• **Work to be completed**: Keeping every line intact, repeat the data word for word.

• **Source data**:
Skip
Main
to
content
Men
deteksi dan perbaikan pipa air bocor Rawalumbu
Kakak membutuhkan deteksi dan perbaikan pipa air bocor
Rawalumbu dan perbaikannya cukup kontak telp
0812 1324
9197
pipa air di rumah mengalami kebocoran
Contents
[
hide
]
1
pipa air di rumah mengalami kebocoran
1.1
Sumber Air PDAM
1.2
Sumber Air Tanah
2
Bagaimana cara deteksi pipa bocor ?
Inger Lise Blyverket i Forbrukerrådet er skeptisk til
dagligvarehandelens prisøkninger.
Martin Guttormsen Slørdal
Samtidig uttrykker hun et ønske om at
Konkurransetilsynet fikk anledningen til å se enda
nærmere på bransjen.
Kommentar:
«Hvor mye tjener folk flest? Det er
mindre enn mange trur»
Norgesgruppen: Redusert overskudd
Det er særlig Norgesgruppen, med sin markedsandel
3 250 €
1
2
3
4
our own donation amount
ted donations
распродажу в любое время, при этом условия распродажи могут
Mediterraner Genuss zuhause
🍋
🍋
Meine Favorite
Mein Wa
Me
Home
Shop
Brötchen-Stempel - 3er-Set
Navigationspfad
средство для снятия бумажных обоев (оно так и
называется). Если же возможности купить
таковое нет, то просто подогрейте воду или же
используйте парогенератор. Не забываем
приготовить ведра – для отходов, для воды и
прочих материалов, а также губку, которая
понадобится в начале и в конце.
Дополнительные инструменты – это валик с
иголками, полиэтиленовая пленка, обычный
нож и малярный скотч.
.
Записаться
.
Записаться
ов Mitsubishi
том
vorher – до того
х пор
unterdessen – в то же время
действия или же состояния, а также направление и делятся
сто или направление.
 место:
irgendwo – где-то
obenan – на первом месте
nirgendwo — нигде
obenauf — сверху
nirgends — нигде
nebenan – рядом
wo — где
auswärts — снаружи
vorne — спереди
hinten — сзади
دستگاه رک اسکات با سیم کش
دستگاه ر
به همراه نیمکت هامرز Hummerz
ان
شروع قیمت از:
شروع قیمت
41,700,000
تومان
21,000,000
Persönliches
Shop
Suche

• **Output for this task**:
Skip
Main
to
content
Men
deteksi dan perbaikan pipa air bocor Rawalumbu
Kakak membutuhkan deteksi dan perbaikan pipa air bocor
Rawalumbu dan perbaikannya cukup kontak telp
0812 1324
9197
pipa air di rumah mengalami kebocoran
Contents
[
hide
]
1
pipa air di rumah mengalami kebocoran
1.1
Sumber Air PDAM
1.2
Sumber Air Tanah
2
Bagaimana cara deteksi pipa bocor ?
Inger Lise Blyverket i Forbrukerrådet er skeptisk til
dagligvarehandelens prisøkninger.
Martin Guttormsen Slørdal
Samtidig uttrykker hun et ønske om at
Konkurransetilsynet fikk anledningen til å se enda
nærmere på bransjen.
Kommentar:
«Hvor mye tjener folk flest? Det er
mindre enn mange trur»
Norgesgruppen: Redusert overskudd
Det er særlig Norgesgruppen, med sin markedsandel
3 250 €
1
2
3
4
our own donation amount
ted donations
распродажу в любое время, при этом условия распродажи могут
Mediterraner Genuss zuhause
🍋
🍋
Meine Favorite
Mein Wa
Me
Home
Shop
Brötchen-Stempel - 3er-Set
Navigationspfad
средство для снятия бумажных обоев (оно так и
называется). Если же возможности купить
таковое нет, то просто подогрейте воду или же
используйте парогенератор. Не забываем
приготовить ведра – для отходов, для воды и
прочих материалов, а также губку, которая
понадобится в начале и в конце.
Дополнительные инструменты – это валик с
иголками, полиэтиленовая пленка, обычный
нож и малярный скотч.
.
Записаться
.
Записаться
ов Mitsubishi
том
vorher – до того
х пор
unterdessen – в то же время
действия или же состояния, а также направление и делятся
сто или направление.
 место:
irgendwo – где-то
obenan – на первом месте
nirgendwo — нигде
obenauf — сверху
nirgends — нигде
nebenan – рядом
wo — где
auswärts — снаружи
vorne — спереди
hinten — сзади
دستگاه رک اسکات با سیم کش
دستگاه ر
به همراه نیمکت هامرز Hummerz
ان
شروع قیمت از:
شروع قیمت
41,700,000
تومان
21,000,000
Persönliches
Shop
Suche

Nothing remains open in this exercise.